Unlike the other assignments you will make extensive use of the pre-created Java libraries developed by Sun/Oracle for graphical components (e.g., java.awt., javax.swing), event handling (e.g., java.awt.event) and the two classes for file output.


Points to keep in mind:

  1. Due time: All assignments are due at 4 PM on the due dates listed on the course web page.  Late assignments or components of assignments will not be accepted for marking without approval for an extension beforehand. The latest versions of the files that you have submitted in D2L as of the due date is what will be marked.
  2. Extensions may be granted for reasonable cases by the course instructor with the receipt of the appropriate documentation (e.g., a doctor's note). Typical examples of reasonable cases for an extension include: illness or a death in the family. Cases where extensions will not be granted include situations that are typical of student life: having multiple due dates, work commitments etc. Tutorial instructors (TA's) will not be able to provide extension on their own and must receive permission from the course instructor first. (Note: Forgetting to hand your assignment or a component of your assignment in does not constitute a sufficient reason for handing your assignment late).
  3. Method of submission: You are to submit your assignment using D2L [help link]. Make sure that you [check the contents of your submitted files] (e.g., is the file okay or was it corrupted, is it the correct version etc.). It's your responsibility to do this! (Make sure that you submit your assignment with enough time before it comes due for you to do a check).
  4. Identifying information: All assignments should include contact information (full name and student ID number) at the very top of your program in the class where the 'main()' method resides. (Note other documentation is also required for most assignments).

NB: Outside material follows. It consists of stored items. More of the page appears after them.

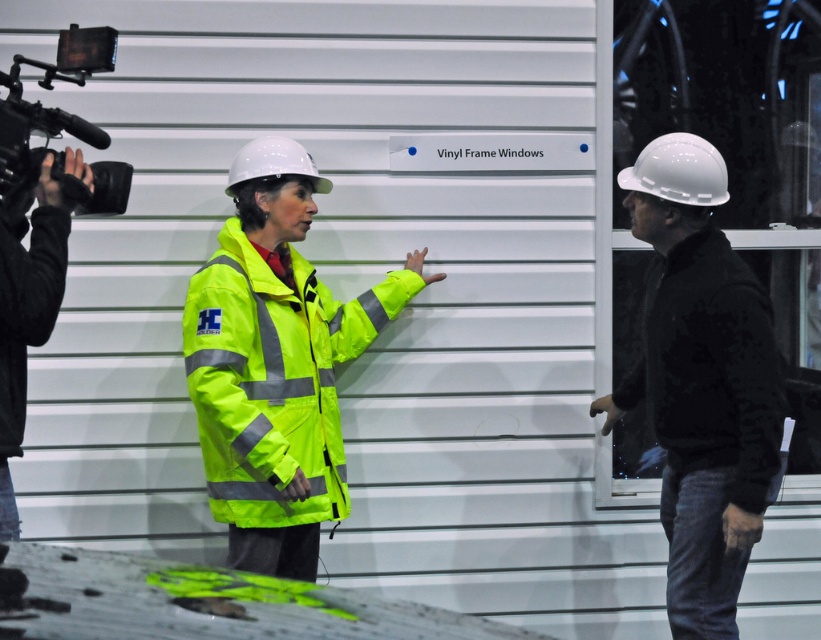 Question: Can you confirm if neon yellow reflective jacket at center is smaller than black velvet jacket at right?

Choices:
 (A) no
 (B) yes

Answer: (A)

Question: Is black velvet jacket at right smaller than black matte video camera at upper left?

Choices:
 (A) yes
 (B) no

Answer: (B)

Question: Which is farther from the black matte video camera at upper left?

Choices:
 (A) neon yellow reflective jacket at center
 (B) black fabric camera at left
 (C) black velvet jacket at right

Answer: (C)

Question: Among these objects, which one is farthest from the camera?

Choices:
 (A) black velvet jacket at right
 (B) neon yellow reflective jacket at center
 (C) black fabric camera at left

Answer: (B)

Question: Considering the real-world distances, which object is closest to the black matte video camera at upper left?

Choices:
 (A) black velvet jacket at right
 (B) neon yellow reflective jacket at center
 (C) black fabric camera at left

Answer: (C)

Question: Does neon yellow reflective jacket at center come behind black velvet jacket at right?

Choices:
 (A) no
 (B) yes

Answer: (B) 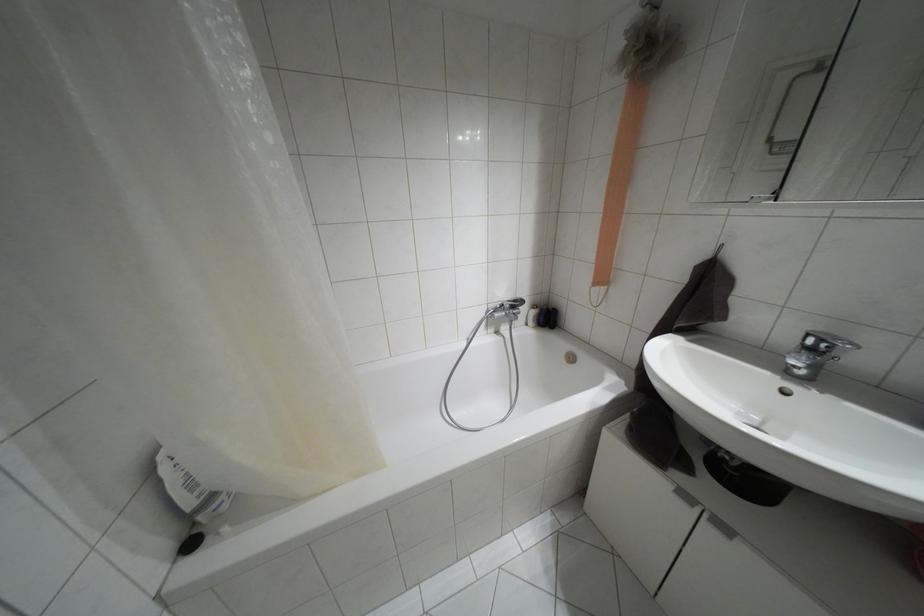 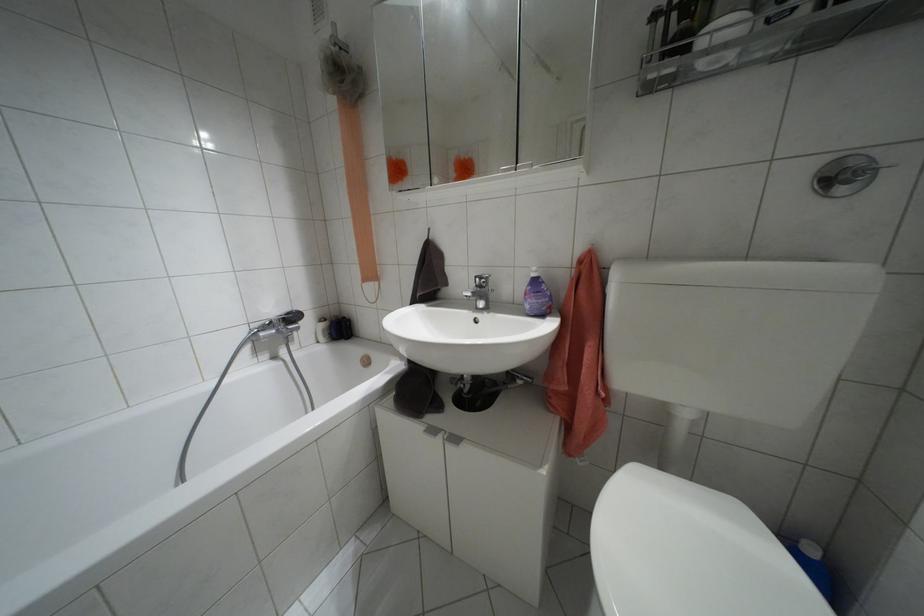 Locate, in the second image, the point that corresponds to pixel 811 350 in the first image.

(479, 286) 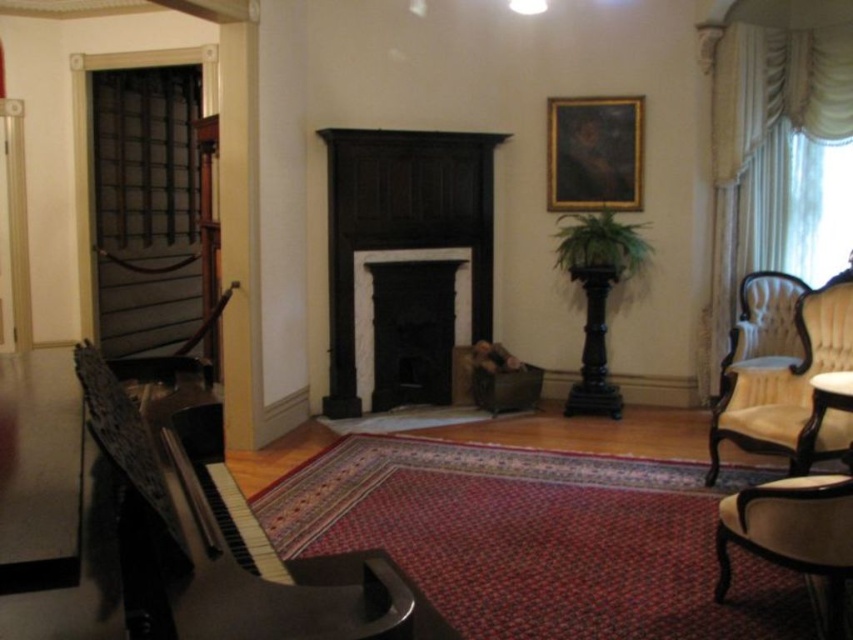 Question: Which of the following is the farthest from the observer?

Choices:
 (A) (433, 253)
 (B) (132, 433)
 (C) (345, 392)
 (D) (761, 310)

Answer: (A)

Question: Does velvet cream armchair at right appear under black matte fireplace at center?

Choices:
 (A) yes
 (B) no

Answer: (A)

Question: Among these points, which one is nearest to the camera?

Choices:
 (A) (12, 396)
 (B) (769, 284)

Answer: (A)

Question: Can you confirm if polished wood piano at left is smaller than black wood fireplace at center?

Choices:
 (A) yes
 (B) no

Answer: (A)

Question: Which point is closer to the camera?

Choices:
 (A) (795, 328)
 (B) (358, 225)
 (C) (131, 557)

Answer: (C)

Question: Does velvet cream armchair at right have a larger size compared to black matte fireplace at center?

Choices:
 (A) yes
 (B) no

Answer: (A)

  5. Collaboration: Assignments must reflect individual work; group work is not allowed in this class nor can you copy the work of others.  For more detailed information as to what constitutes academic misconduct (i.e., cheating) for this course please read the following [link].
  6. Execution: programs must run on the computer science network running Java 8.x. If you write you code in the lab and work remotely using a remote login program such as Putty or SSH then should already be using the correct version. If you choose to install Java on your own computer, then it is your responsibility to ensure that your program will run properly on the CPSC Linux computers. It's not recommended that you use an IDE for writing your programs but if you use one then make sure that you submit your program in the form of text ".java" file or files. If you only submit your byte code files (e.g. Driver.class) then you will not be awarded any credit.
  7. Use of pre-created Java libraries: unless otherwise told you are to write the code yourself and not use any pre-created functions from the Java libraries. For this assignment the usual acceptable functions include: System.out.print(), System.out.println(), the methods of the Console class and for some assignments the methods of the Random class. Look at the particular assignment description for a list of other classes that you are allowed to use and still get credit in an assignment submission.
  8. Style conventions, programming decomposition: the marking points from the previous assignment also apply to this assignment. The one blanket exception is the use of a static debugging flag (or flags) if you choose to implement multiple flags.